Why don’t we focus on p-values in this course?

A LSE DS202 Blogpost

What p-values are, and what they are not.
studying
Author
Published

24 Oct 2023

Image created with Bing AI. Prompt: “a surreal painting of a coin flip with a question mark over the coin. The coin represents the p-value, the probability of getting heads if the coin is fair. The painting shows the uncertainty and controversy around this statistical concept.”

In this course, it may occur to you that we don’t place as much emphasis on p-values as you might expect from a discipline which makes ample use of concepts from applied statistics. P-values are widely used in many disciplines and are a hallmark of hypothesis testing. However, you shouldn’t judge the performance or explainability of a model from the p-values of the coefficients alone, as they are not the ultimate proof of a hypothesis.

What are p-values?

P-values, short for “probability-values”, are a statistical measure used to determine the strength of evidence against a null hypothesis. In hypothesis testing, the null hypothesis represents the absence of the claim or effect put forward by the alternative hypothesis, which is the hypothesis we are trying to prove and which is accepted if we have enough evidence to reject the null hypothesis.

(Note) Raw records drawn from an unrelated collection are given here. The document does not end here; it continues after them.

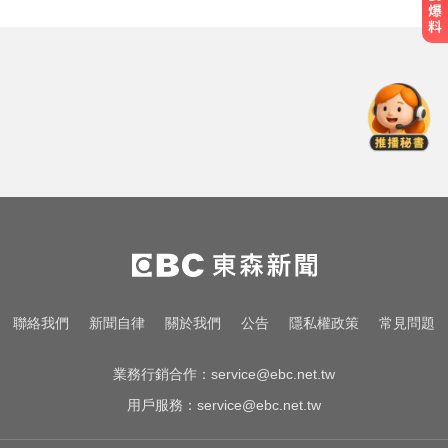
五角大廈再公開UFO檔案 飛官阿富
汗驚見「巨大三角形」
隔夜菜藏致命危機？醫揭預防食物
中毒關鍵
民進黨資深前輩辭世！前彰化市代
蔡裕昌罹癌 享壽71歲
五角大廈再公開UFO檔案 飛官阿富
汗驚見「巨大三角形」
隔夜菜藏致命危機？醫揭預防食物
聯絡我們
新聞自律
關於我們
公告
隱私權政策
常見問題
中毒關鍵
業務行銷合作：
service@ebc.net.tw
用戶服務：
service@ebc.net.tw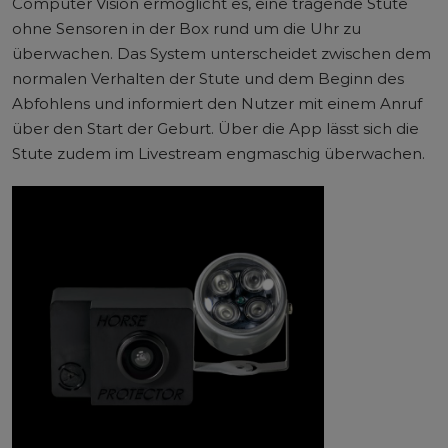
Computer Vision ermöglicht es, eine tragende Stute
ohne Sensoren in der Box rund um die Uhr zu
überwachen. Das System unterscheidet zwischen dem
normalen Verhalten der Stute und dem Beginn des
Abfohlens und informiert den Nutzer mit einem Anruf
über den Start der Geburt. Über die App lässt sich die
Stute zudem im Livestream engmaschig überwachen.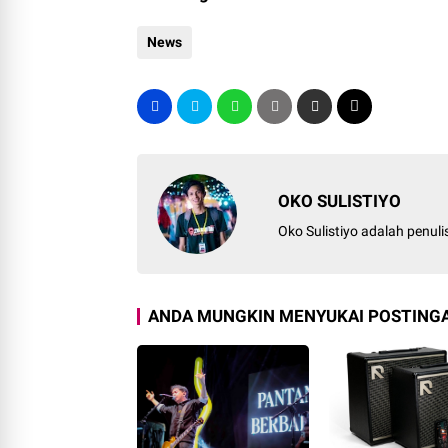
News
OKO SULISTIYO
Oko Sulistiyo adalah penul
ANDA MUNGKIN MENYUKAI POSTINGA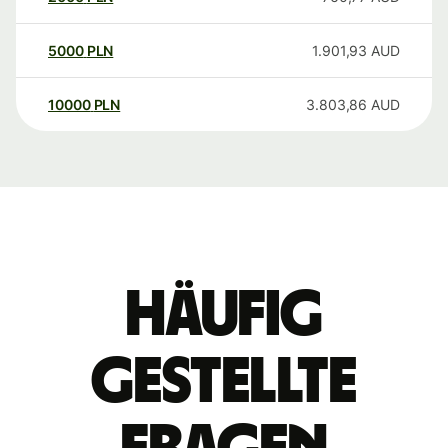
5000
PLN
1.901,93
AUD
10000
PLN
3.803,86
AUD
Häufig
gestellte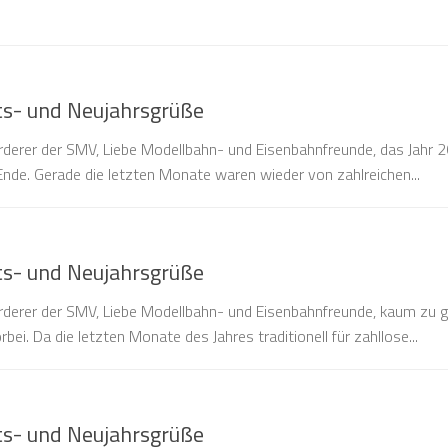
ts- und Neujahrsgrüße
örderer der SMV, Liebe Modellbahn- und Eisenbahnfreunde, das Jahr 
nde. Gerade die letzten Monate waren wieder von zahlreichen...
ts- und Neujahrsgrüße
Förderer der SMV, Liebe Modellbahn- und Eisenbahnfreunde, kaum zu g
rbei. Da die letzten Monate des Jahres traditionell für zahllose...
ts- und Neujahrsgrüße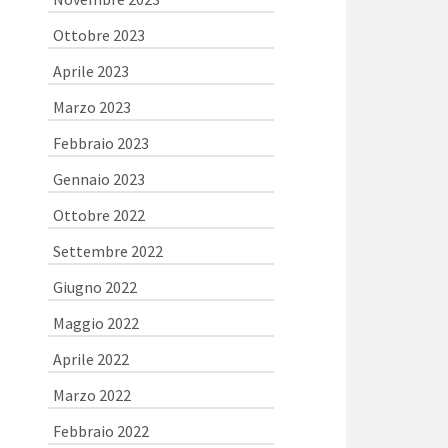
Ottobre 2023
Aprile 2023
Marzo 2023
Febbraio 2023
Gennaio 2023
Ottobre 2022
Settembre 2022
Giugno 2022
Maggio 2022
Aprile 2022
Marzo 2022
Febbraio 2022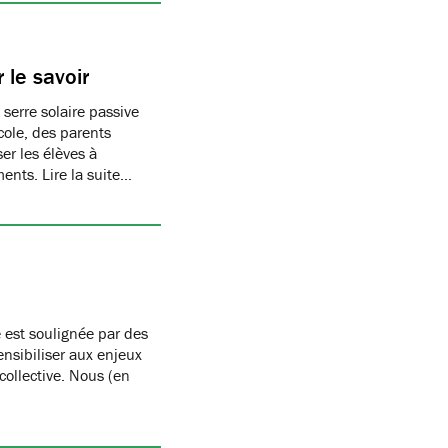
 le savoir
 serre solaire passive
cole, des parents
er les élèves à
ments. Lire la suite…
 est soulignée par des
nsibiliser aux enjeux
 collective. Nous (en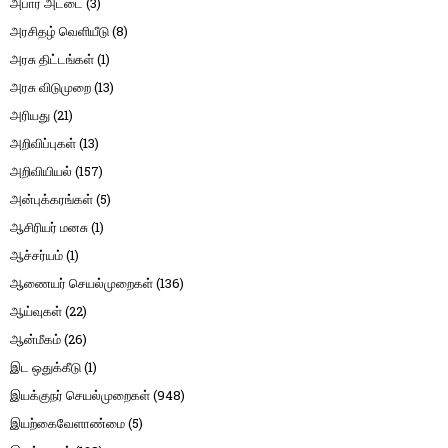
அபார் அட்டை
(3)
அரசிதழ் வெளியீடு
(8)
அரசு திட்டங்கள்
(1)
அரசு விடுமுறை
(13)
அரியது
(21)
அறிவிப்புகள்
(13)
அறிவியியல்
(157)
அன்புக்கரங்கள்
(5)
ஆசிரியர் மனசு
(1)
ஆச்சர்யம்
(1)
ஆணையர் செயல்முறைகள்
(136)
ஆய்வுகள்
(22)
ஆன்மீகம்
(26)
இட ஒதுக்கீடு
(1)
இயக்குநர் செயல்முறைகள்
(948)
இயற்கைவேளாண்மை
(5)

P-values quantify the strength of this evidence; the smaller the p-value, the stronger the evidence. A small p-value is not equal to the probability of the null hypothesis being false but indicates the probability of obtaining a result at least as large as those observed if the null hypothesis were true.

How are p-values used?

The use of p-values in hypothesis testing is prevalent among statisticians, researchers, and economists. The concept of ‘statistical significance’ assessed using p-values is commonly used to support a study’s conclusion. The idea of significance testing evolved from the statistician R. A. Fisher, in the 1930s. He advocated for \(p < 0.05\) as a standard level for concluding that there is significant statistical evidence against the null hypothesis. P-values of less than 0.05 have since been considered the ‘gold standard’ of significance, leading many scientists and researchers to pursue \(p < 0.05\) as the ultimate goal of scientific research where, in reality, this is just a threshold that someone decided on.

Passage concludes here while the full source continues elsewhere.